Milano -
"L'iter della Pedemontana è stato sbloccato e nelle prossime ore il ministro dell'Economia firmerà il decreto per l'approvazione dell'atto aggiuntivo, completando così ultimo tassello per la prosecuzione dell'opera, allontanando definitivamente la possibilità di uno stop ai cantieri". Il presidente della Regione Lombardia Roberto Formigoni e l'assessore alle Infrastrutture e Mobilità Raffaele Cattaneo annunciano così l'approvazione dell'Atto aggiuntivo di adozione del Piano Economico Finanziario sottoscritto il 1° agosto 2007 tra Concessione Autostradali Lombarde SpA e Società Autostrada Pedemontana Lombarda SpA per la nuova arteria stradale che congiungerà i territori del bergamasco con quelli del varesotto, portando le auto fin verso l'aeroporto di Malpensa.
"Dopo le incertezze e le difficoltà dei giorni scorsi, la nostra voce è stata ascoltata - spiegano Formigoni e Cattaneo -. Oggi, grazie all'azione decisiva del nostro Governo e del presidente Berlusconi, alla collaborazione molto positiva con il Ministero delle Infrastrutture, all'interessamento diretto delle forze di maggioranza, ma soprattutto al lavoro dei gruppi parlamentari lombardi a Roma guidati dal senatore Mario Mantovani nuovo coordinatore del PDL in Lombardia, il Ministero dell'Economia ha comunicato di aver superato dubbi e resistenze e di procedere alla sottoscrizione del decreto interministeriale che approva l'atto aggiuntivo". Si sono dunque trovate idonee soluzioni tecniche, con l'aggiunta di due

formulazioni ulteriori, alle richieste della Regione Lombardia che, insieme alla Provincia di Milano e al suo presidente, hanno insistentemente lavorato in queste settimane con incontri, riunioni tecniche e viaggi a Roma per evitare battute d'arresto. "Ora possiamo proseguire spediti con l'obiettivo di portare a termine entro il 2014 un'opera d'importanza strategica per il territorio lombardo, qual è la Pedemontana - proseguono Formigoni e Cattaneo -. Un ringraziamento particolare va dunque a tutti coloro che hanno reso possibile questo risultato". Particolarmente attivo su questo fronte, l'assessore alle Infrastrutture e Mobilità Raffaele Cattaneo che, davanti alla possibilità di un blocco dei cantieri, nelle scorse settimane, aveva minacciato di incatenarsi al Ministero dell'Economia: "La Pedemontana può andare avanti senza catene e anche io posso deporre le mie.
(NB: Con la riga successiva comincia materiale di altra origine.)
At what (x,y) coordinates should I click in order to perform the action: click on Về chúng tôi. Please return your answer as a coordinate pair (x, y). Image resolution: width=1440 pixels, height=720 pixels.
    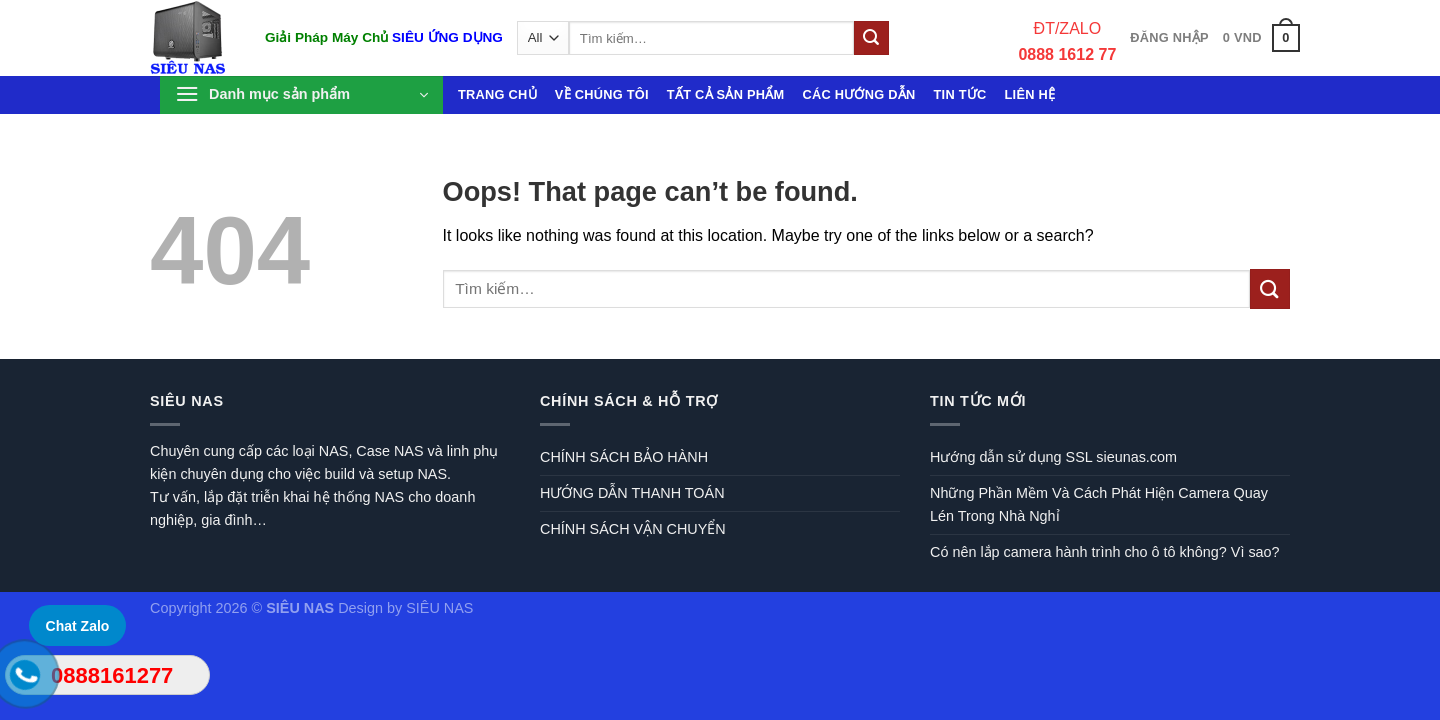     Looking at the image, I should click on (602, 94).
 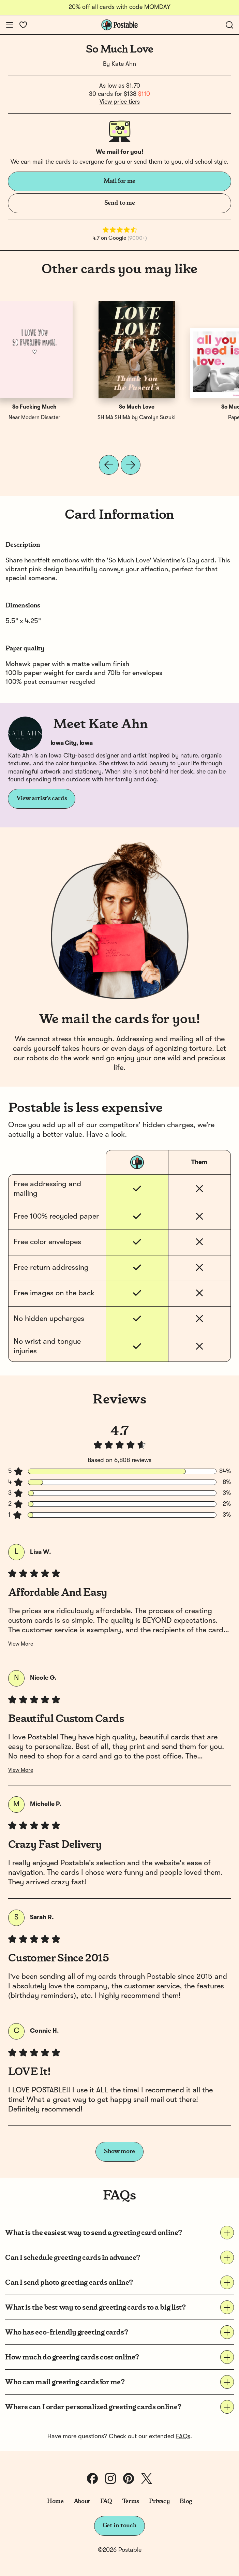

Grazie all'intenso lavoro svolto e alla collaborazione di tanti si sono sbloccate le procedure e l'opera può proseguire senza timore di interruzioni. La soluzione individuata, inoltre, riporta a zero i rischi ulteriori di pedaggiamento delle tangenziali di Varese e Como, ristabilendo la situazione prevista dal piano economico finanziario approvato dal Cipe nel 2009". "Un successo tutt'altro che scontato ha premiato la determinazione dimostrata, nel supportare la Provincia di Milano e le altre Istituzioni coinvolte, da parte dell'amministratore delegato di Autostrada Pedemontana Lombarda, Salvatore Lombardo, di alcuni componenti del cda della nostra controllata nonché dall'impegno fondamentale dell'amministratore delegato di Concessioni Autostradali Lombarde, Antonio Rognoni – ha dichiarato il presidente dell'Ente, Guido Podestà -. Siamo riusciti, lavorando in sinergia, a scongiurare il rischio di un'interruzione dell'attività nei cantieri aperti, fatto che avrebbe penalizzato l'avanzamento di un'infrastruttura attesa da mezzo secolo, necessaria per la modernizzazione del nostro territorio".